Keep School Supplies Out of Reach
With kids returning to school, fall is also the season of school shopping. Unfortunately, supplies like pens, markers, erasers and glue double as dangerous choking hazards for pets. It’s crucial to keep such materials out of reach of your dog at all times.
Be Careful with Holiday Decorations
What would the holidays be without decorations? Wreaths, festive lighting, decorative plants, cute knick knacks—all help put us in the holiday spirit. Unfortunately, many of these holiday decorations can be harmful to your dog. Dogs can easily become tangled in electrical wiring and lighting, while smaller decorations like ornaments present a choking hazard to curious pets. Be mindful of what decorative plants you use, too, as several types of holiday greenery are toxic if ingested. When decorating for fall, keep hazards like these away from your pet—you might just save their life.
Avoid Toxic Pest Control
As fall approaches and pests move indoors, it might be tempting to purchase some rodenticide or insecticide for the attic or basement. However, dog owners should never resort to using traditional, toxin-based pest control methods—they’re simply far too dangerous to use in or around a home shared with pets. Tip: for indoor bug issues, use an indoor-safe, naturally-sourced pesticide instead; for outdoor, we recommend using a plant-safe, non-toxic solution.
Watch Out for Mushrooms
Fall’s beautiful weather makes the season an ideal time for long dog walks, hiking and exploring the outdoors. But with fall comes wild mushrooms, many of which are toxic to your pet. Whether in your own backyard or on the trail, pay close attention to what you pup’s putting in their mouth. Under no circumstance ever let your dog consume a wild mushroom, and if for some reason they do, contact a veterinarian as soon as possible.
Dress for Hunting Season
For many, fall means hunting season. To safeguard you and your dog from possible accidents, wear bright colors when venturing outdoors, just in case.
Prep for Snow & Ice
Few seasonal events are as memorable as the first snowfall of the year. But for dogs, snow-covered surfaces aren’t all fun and games. Even the smallest bits of ice or compacted snow can damage your pup’s sensitive paw pads. If you live in a region commonly blanketed with snow and ice, consider purchasing dog booties to make daily walks a safer and more enjoyable experience.

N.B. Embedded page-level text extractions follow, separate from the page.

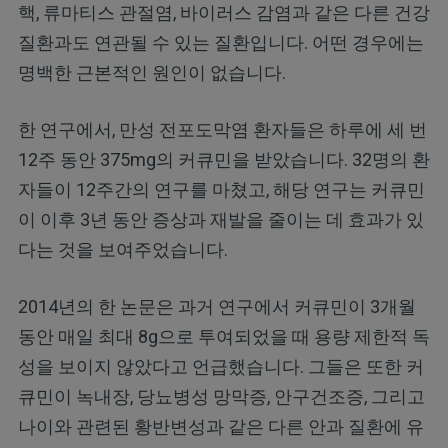
핵, 류마티스 관절염, 바이러스 감염과 같은 다른 건강
질환과도 연관될 수 있는 질환입니다. 어떤 경우에는
명백한 근본적인 원인이 없습니다.
한 연구에서, 만성 전포도막염 환자들은 하루에 세 번
12주 동안 375mg의 커큐민을 받았습니다. 32명의 환
자들이 12주간의 연구를 마쳤고, 해당 연구는 커큐민
이 이후 3년 동안 증상과 재발을 줄이는 데 효과가 있
다는 것을 보여주었습니다.
2014년의 한 논문은 과거 연구에서 커큐민이 3개월
동안 매일 최대 8g으로 투여되었을 때 용량 제한적 독
성을 보이지 않았다고 언급했습니다. 그들은 또한 커
큐민이 녹내장, 당뇨병성 망막증, 안구건조증, 그리고
나이와 관련된 황반변성과 같은 다른 안과 질환에 유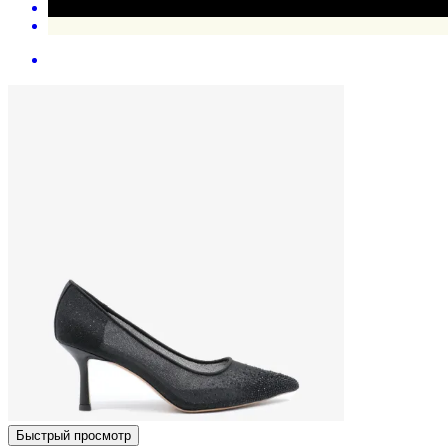
Быстрый просмотр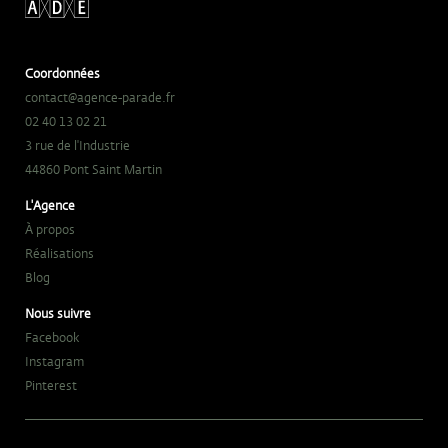
Coordonnées
contact@agence-parade.fr
02 40 13 02 21
3 rue de l'Industrie
44860 Pont Saint Martin
L'Agence
À propos
Réalisations
Blog
Nous suivre
Facebook
Instagram
Pinterest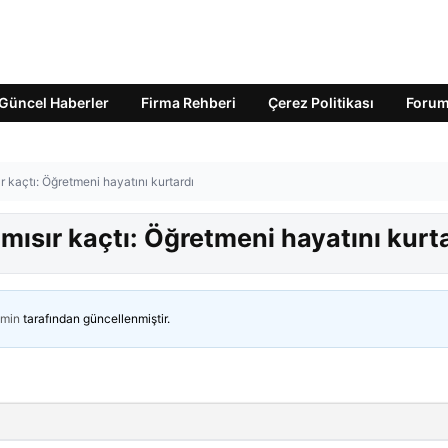
Güncel Haberler
Firma Rehberi
Çerez Politikası
Foru
 kaçtı: Öğretmeni hayatını kurtardı
ısır kaçtı: Öğretmeni hayatını kurt
min
tarafından güncellenmiştir.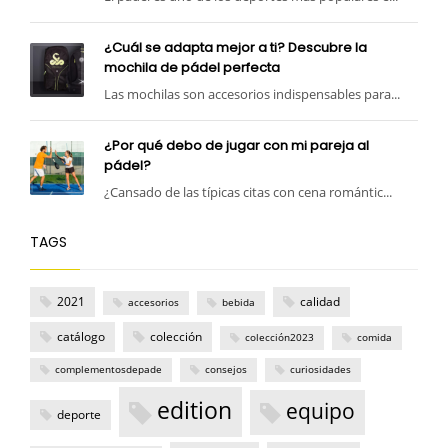
¿Cuál se adapta mejor a ti? Descubre la
mochila de pádel perfecta
Las mochilas son accesorios indispensables para...
¿Por qué debo de jugar con mi pareja al
pádel?
¿Cansado de las típicas citas con cena romántic...
TAGS
2021
calidad
accesorios
bebida
catálogo
colección
colección2023
comida
complementosdepade
consejos
curiosidades
edition
equipo
deporte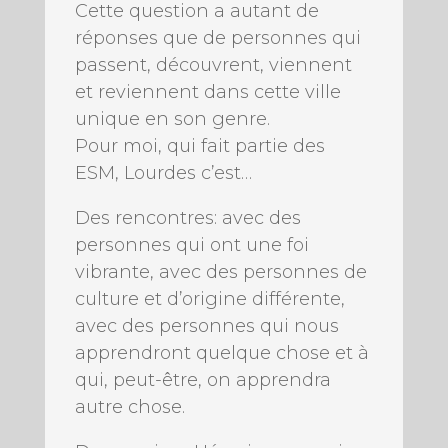
Cette question a autant de
réponses que de personnes qui
passent, découvrent, viennent
et reviennent dans cette ville
unique en son genre.
Pour moi, qui fait partie des
ESM, Lourdes c’est…
Des rencontres: avec des
personnes qui ont une foi
vibrante, avec des personnes de
culture et d’origine différente,
avec des personnes qui nous
apprendront quelque chose et à
qui, peut-être, on apprendra
autre chose.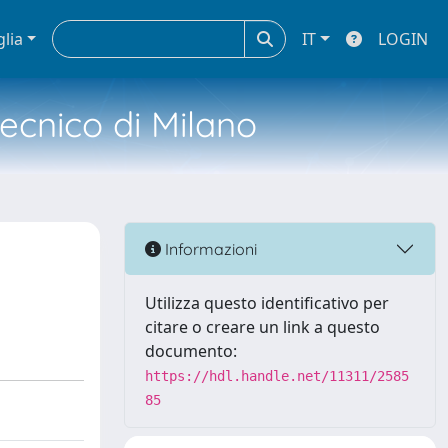
glia
IT
LOGIN
tecnico di Milano
Informazioni
Utilizza questo identificativo per
citare o creare un link a questo
documento:
https://hdl.handle.net/11311/2585
85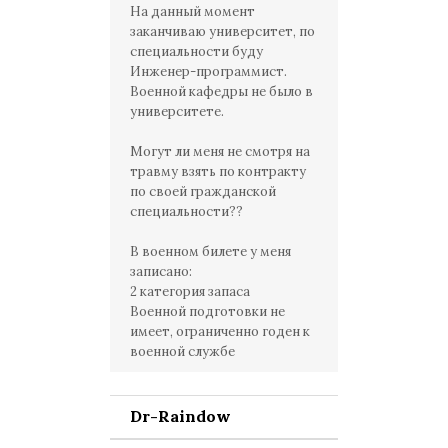
На данный момент
заканчиваю университет, по
специальности буду
Инженер-программист.
Военной кафедры не было в
университете.
Могут ли меня не смотря на
травму взять по контракту
по своей гражданской
специальности??
В военном билете у меня
записано:
2 категория запаса
Военной подготовки не
имеет, ограниченно годен к
военной службе
Dr-Raindow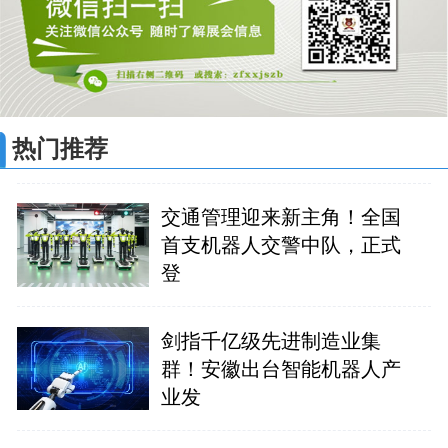
热门推荐
交通管理迎来新主角！全国
首支机器人交警中队，正式
登
剑指千亿级先进制造业集
群！安徽出台智能机器人产
业发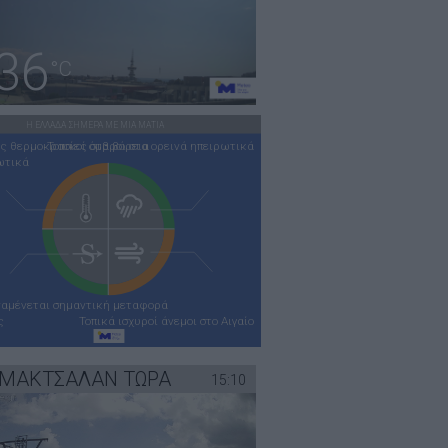
36
°C
Η ΕΛΛΑΔΑ ΣΗΜΕΡΑ ΜΕ ΜΙΑ ΜΑΤΙΑ
ς θερμοκρασίες στα βόρεια
Τοπικοί όμβροι στα ορεινά ηπειρωτικά
ωτικά
ναμένεται σημαντική μεταφορά
ς
Τοπικά ισχυροί άνεμοι στο Αιγαίο
ΪΜΑΚΤΣΑΛΑΝ ΤΩΡΑ
15:10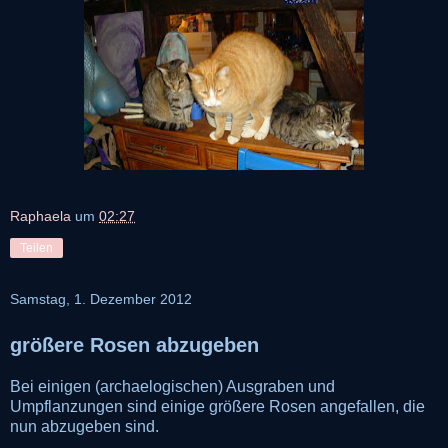
Raphaela
um
02:27
Teilen
Samstag, 1. Dezember 2012
größere Rosen abzugeben
Bei einigen (archaelogischen) Ausgraben und
Umpflanzungen sind einige größere Rosen angefallen, die
nun abzugeben sind.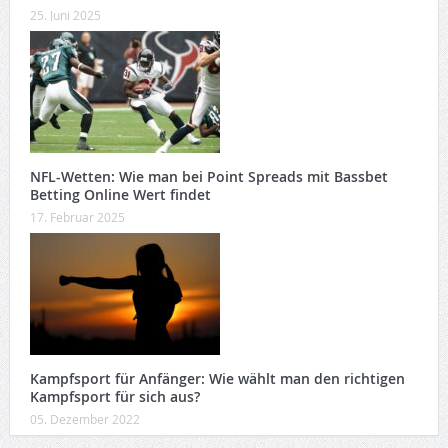
25. Juni 2025
NFL-Wetten: Wie man bei Point Spreads mit Bassbet
Betting Online Wert findet
17. Februar 2025
Kampfsport für Anfänger: Wie wählt man den richtigen
Kampfsport für sich aus?
05. Dezember 2022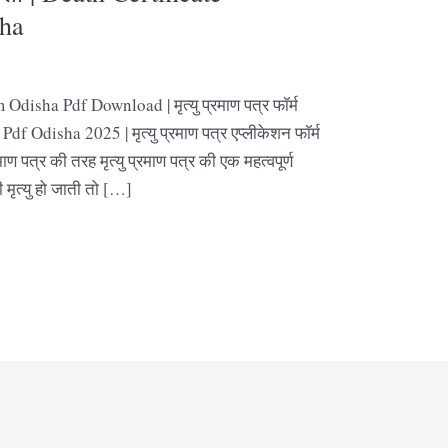
sha
disha Pdf Download | मृत्यु प्रमाण पत्र फॉर्म
 Odisha 2025 | मृत्यु प्रमाण पत्र एप्लीकेशन फॉर्म
ाण पत्र की तरह मृत्यु प्रमाण पत्र की एक महत्वपूर्ण
 मृत्यु हो जाती तो […]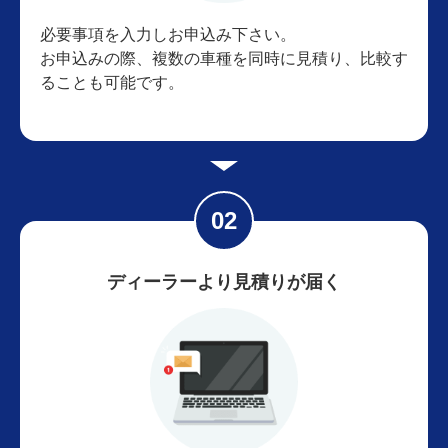
必要事項を入力しお申込み下さい。
お申込みの際、複数の車種を同時に見積り、比較す
ることも可能です。
ディーラーより見積りが届く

Keep Seasonal Allergies in Check
Pet allergies are known to flare up in autumn. If your pup is among the many pets that suffer from seasonal allergies, make sure to have all appropriate medications on hand. If you’ve run out of meds, now is the time to visit your vet and stock up. If your dog has shown allergy symptoms before but you’ve yet to get a prescription, visit the vet ASAP—you could save your dog a lot of unnecessary suffering.
Hide the Antifreeze
In the months preceding winter, car owners regularly add antifreeze to their vehicles. What many people don’t know is that pets are often attracted to the sweet chemical odor of this toxic substance. Even just a few teaspoons of antifreeze is lethal to most pets. When engaging in car maintenance this fall, be sure to clean up antifreeze spills immediately, and to always store the chemical safely out of reach of curious pets.